Smart contracts are autonomous computer programs running on top of blockchain technology. Because smart contracts offer the unique ability to enable trustworthy and decentralized transactions, they are used in popular decentralized applications (DApps), such as NFT (Non-Fungible Token) marketplaces, emerging decentralized finance (DeFi) and digital games (e.g. CryptoKitties). Monthly transaction volumes for DApps alone are in billions of US dollars. 

Since the use of smart contracts is booming, it is critical to ensure that they are implemented correctly and securely. Yet, current smart contracts can sometimes go wrong. Academic research as well as real-world attacks have shown that flawed logic in smart contracts may lead to severe financial losses. For example, US $60 million was stolen in the infamous DAO attack because of a bug in a smart contract. 

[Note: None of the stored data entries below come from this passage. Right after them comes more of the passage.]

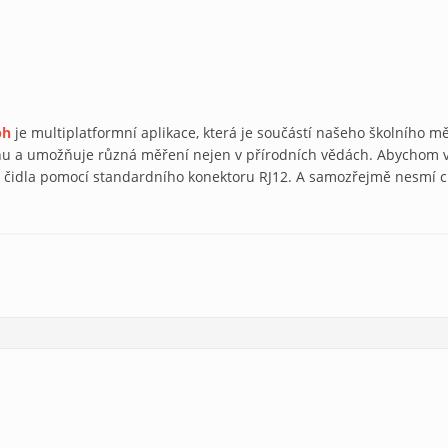
ph
je multiplatformní aplikace, která je součástí našeho školního m
nu a umožňuje různá měření nejen v přírodních vědách. Abychom 
t čidla pomocí standardního konektoru RJ12. A samozřejmě nesmí ch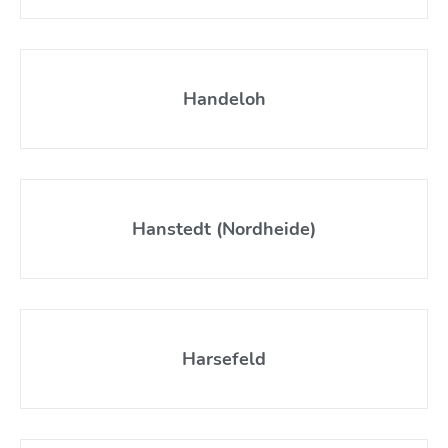
Handeloh
Hanstedt (Nordheide)
Harsefeld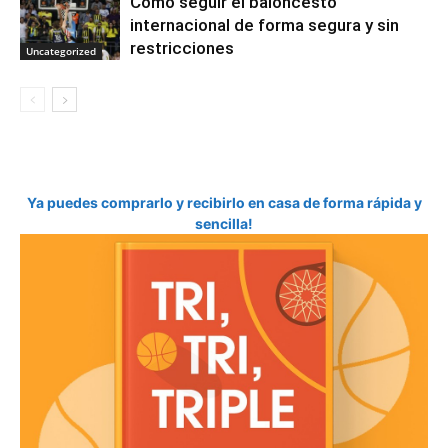
Cómo seguir el baloncesto
internacional de forma segura y sin
restricciones
Uncategorized
Ya puedes comprarlo y recibirlo en casa de forma rápida y
sencilla!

Although many researchers have begun looking into the vulnerabilities in smart contracts, identifying faulty logic in them remains difficult. Take auction contracts for example. A “no-reserve” auction is an auction in which the item for sale will be sold regardless of price. As a result, the seller must not be allowed to participate, as the seller can reject an offer simply by placing a higher bid. If it is known that a smart contract is used to implement the auction logic, it can be verified whether it follows the “no-reserve” rule. But how can one tell if the auction is implemented with a smart contract?

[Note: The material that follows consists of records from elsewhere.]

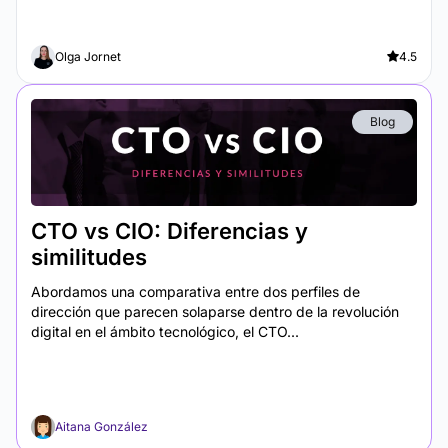
Olga Jornet
4.5
Blog
CTO vs CIO: Diferencias y
similitudes
Abordamos una comparativa entre dos perfiles de
dirección que parecen solaparse dentro de la revolución
digital en el ámbito tecnológico, el CTO...
Aitana González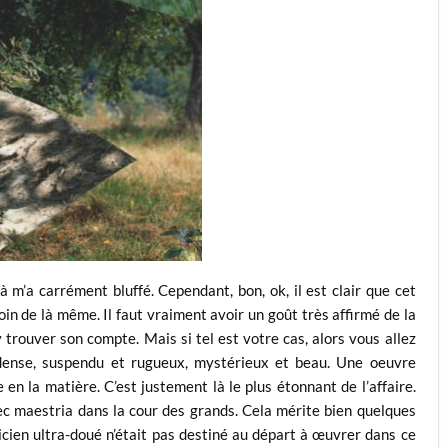
 m’a carrément bluffé. Cependant, bon, ok, il est clair que cet
oin de là même. Il faut vraiment avoir un goût très affirmé de la
trouver son compte. Mais si tel est votre cas, alors vous allez
t dense, suspendu et rugueux, mystérieux et beau. Une oeuvre
en la matière. C’est justement là le plus étonnant de l’affaire.
vec maestria dans la cour des grands. Cela mérite bien quelques
cien ultra-doué n’était pas destiné au départ à œuvrer dans ce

Zhang's insight is that the intrinsic logic of financial applications lies in the robust control and data dependencies of smart contract code. For instance, an English auction requires identifying the highest bidder and comparing every new bid with the current highest bid. This means that there is a data dependency between the input (new bid) and the comparison. If a new bid is higher than the previous highest bid, the auction will accept the new bid price as the highest bid. This highlights a control dependency between the comparison result and the following actions.

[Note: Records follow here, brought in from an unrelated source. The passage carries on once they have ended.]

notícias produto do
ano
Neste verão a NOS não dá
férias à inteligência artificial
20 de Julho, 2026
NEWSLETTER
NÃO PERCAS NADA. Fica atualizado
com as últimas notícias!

To capture such dependencies, Zhang plans to perform static control flow and data flow analyses on the code for smart contracts and represent the extracted information as a novel graph. If two graphs are similar, they are likely to be based on the implementation of the same logic. Simply comparing the graph of a program with that of an auction contract can indicate if the auction is implemented via a smart contract program.

Nevertheless, comparing graphs is not trivial. It can be computationally expensive due to the graph isomorphism problem. To solve this problem, Zhang will employ a machine learning technique called graph representation learning. This technique can train a machine learning model to encode only the necessary graph information as a vector. Then, instead of comparing complex graphs, the similarity can be checked quickly check by comparing simple vectors.

Related to this project, Zhang has recently published the paper “Towards Automated Safety Vetting of Smart Contracts in Decentralized Applications,” one of 15 papers that won Best Paper Honorable Mention award at the 2022 ACM Conference on Computers and Communication Security (CCS 2022) in Los Angeles, CA. His research interests more broadly include developing tools to detect, diagnose and address security problems of software systems in different domains.